# fish are still



## nhra_20 (Mar 22, 2010)

Hey people. Quick question. I have noticed my fish are being unusually still tonight. I have a mixed tank and have even noticed that all the fish have seemed to almost group up a couple of tmes in the same area of the tank. Any ideas? Or are they just being silly fish??


----------



## loffy74 (Sep 28, 2008)

just a guess, maybe they are cold?

check the temp


----------



## Potus (Dec 11, 2009)

If I ever think something might be wrong with my fish/tank I do a water change. It just seems to be the default thing to do.

I believe fish are cold blooded and therefore derive their body temp from the water they are in and are not able to regulate their own body temp. I do not think huddling together would provide any sort of warmth for them.

If they stay in one area of the tank constantly I would try and find out what is different in that part of the tank compared with the rest. I guess there could be an oxygen problem, not enough water circulation and new oxygen coming into the tank. But if this is an established tank that would be strange to happen all of the sudden.

Of course maybe they are just taking a lazy holiday together?


----------



## Sheribobbins (Jan 13, 2010)

How long they been in the tank together for? Water change is a good idea but what kind of water movement do you have in your tank?


----------



## loffy74 (Sep 28, 2008)

Just to claify...
they huddle sometimes next to the heaters . maybe the heater needs replaced,
if it isnt disburseing enough heat. or perhaps the heater isnt big enough for the tank.
maybe the heater is dying out or old.....

they dont huddle for body heat , but to place them selves in the warmest water.

Water circulation and check your heater is a good start


----------



## nhra_20 (Mar 22, 2010)

The heater is a new fluval E series 300W And it is working fine. I love that heater by the way, would totally recommend it to anyone. I will even tell you if the water flow is low. Awesome. As far as water flow goes, it is a 54 gallon corner bowfront, and I have a rena filstar XP4 with spray bar pointed up, there is no surface water that is not being moved. The tank has been up and running for almost six months now. And I do a water change every week of about 20% and once a month do a big water change of about 50%. They were only huddled together for a couple minutes is all. But it was pretty unusual for them.. They are all fine and doing their cichlid thing now.


----------



## prov356 (Sep 20, 2006)

They felt threatened by something, would be my guess. Most of my cichlids react that way when frightened.

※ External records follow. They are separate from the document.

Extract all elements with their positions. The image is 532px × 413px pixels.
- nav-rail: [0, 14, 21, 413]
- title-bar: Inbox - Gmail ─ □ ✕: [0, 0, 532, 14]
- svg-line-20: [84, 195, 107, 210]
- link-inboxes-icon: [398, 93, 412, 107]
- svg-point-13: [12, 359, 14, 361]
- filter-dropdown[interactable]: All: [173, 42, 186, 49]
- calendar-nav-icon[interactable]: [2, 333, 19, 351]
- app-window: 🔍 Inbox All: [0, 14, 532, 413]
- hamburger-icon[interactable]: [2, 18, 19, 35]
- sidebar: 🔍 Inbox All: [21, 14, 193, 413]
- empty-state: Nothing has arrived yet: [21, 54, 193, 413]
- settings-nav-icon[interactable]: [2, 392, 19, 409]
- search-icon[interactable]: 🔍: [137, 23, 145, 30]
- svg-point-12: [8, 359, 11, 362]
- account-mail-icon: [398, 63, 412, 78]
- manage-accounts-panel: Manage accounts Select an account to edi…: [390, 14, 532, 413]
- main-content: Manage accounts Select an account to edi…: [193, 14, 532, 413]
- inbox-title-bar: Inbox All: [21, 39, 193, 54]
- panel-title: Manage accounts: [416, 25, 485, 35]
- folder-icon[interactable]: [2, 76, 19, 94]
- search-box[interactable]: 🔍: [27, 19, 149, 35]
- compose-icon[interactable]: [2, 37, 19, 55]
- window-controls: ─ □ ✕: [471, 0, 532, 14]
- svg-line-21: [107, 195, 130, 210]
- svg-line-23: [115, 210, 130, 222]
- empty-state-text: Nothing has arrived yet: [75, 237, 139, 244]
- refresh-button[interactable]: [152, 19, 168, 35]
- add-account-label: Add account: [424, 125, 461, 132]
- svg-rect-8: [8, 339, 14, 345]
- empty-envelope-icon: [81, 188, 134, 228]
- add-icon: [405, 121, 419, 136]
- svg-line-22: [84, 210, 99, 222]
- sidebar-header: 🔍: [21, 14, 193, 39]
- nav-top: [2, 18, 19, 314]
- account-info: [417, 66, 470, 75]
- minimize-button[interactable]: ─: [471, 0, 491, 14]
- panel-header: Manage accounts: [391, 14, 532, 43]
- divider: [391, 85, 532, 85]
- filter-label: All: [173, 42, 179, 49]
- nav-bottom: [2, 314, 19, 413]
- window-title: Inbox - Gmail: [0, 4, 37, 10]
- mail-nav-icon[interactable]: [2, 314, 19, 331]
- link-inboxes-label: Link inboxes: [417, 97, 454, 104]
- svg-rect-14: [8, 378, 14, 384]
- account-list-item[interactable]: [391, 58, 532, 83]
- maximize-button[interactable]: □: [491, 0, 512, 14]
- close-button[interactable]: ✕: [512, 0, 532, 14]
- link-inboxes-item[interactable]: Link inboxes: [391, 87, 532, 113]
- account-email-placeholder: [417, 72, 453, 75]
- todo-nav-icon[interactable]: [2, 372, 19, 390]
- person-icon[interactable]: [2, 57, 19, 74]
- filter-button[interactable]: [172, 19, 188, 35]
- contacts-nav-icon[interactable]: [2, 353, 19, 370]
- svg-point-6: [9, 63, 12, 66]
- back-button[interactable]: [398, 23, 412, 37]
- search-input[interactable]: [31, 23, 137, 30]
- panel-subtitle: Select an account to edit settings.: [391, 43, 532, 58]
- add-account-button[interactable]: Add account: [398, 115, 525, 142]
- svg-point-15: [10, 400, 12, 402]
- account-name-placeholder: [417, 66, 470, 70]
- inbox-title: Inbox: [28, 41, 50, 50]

They huddle for protection.


----------



## cjacob316 (Dec 4, 2008)

*Potus*
you are correct in thinking they will not be huddling to keep warm because they are cold blooded

however, they will stay very still to prevent from using up energy and heat, fish get very stagnant at cold temps, they will huddle together when they are staying still so that they have eyes in multiple directions, since each individual isn't moving around to see everything

or like was suggested, could be huddling in a small warm pocket

but since you said the heater is fine and tank temp is fine, it's probably not the problem

i'd still stick a digital probe in different areas of the tank to make sure the entire tank is getting heated


----------



## firetiger (Mar 3, 2010)

just a thought but do you have a pair with eggs somewhere on the other side of the tank? :lol: when my cons spawn the other fish "huddle" on the other side of the tank and it seems like they try to keep from moving around too much in order to avoid drawing the attention of the male while he is on patrol. 8) once he is done making a patrol they go back to life as they noromally would. crazy fish.


----------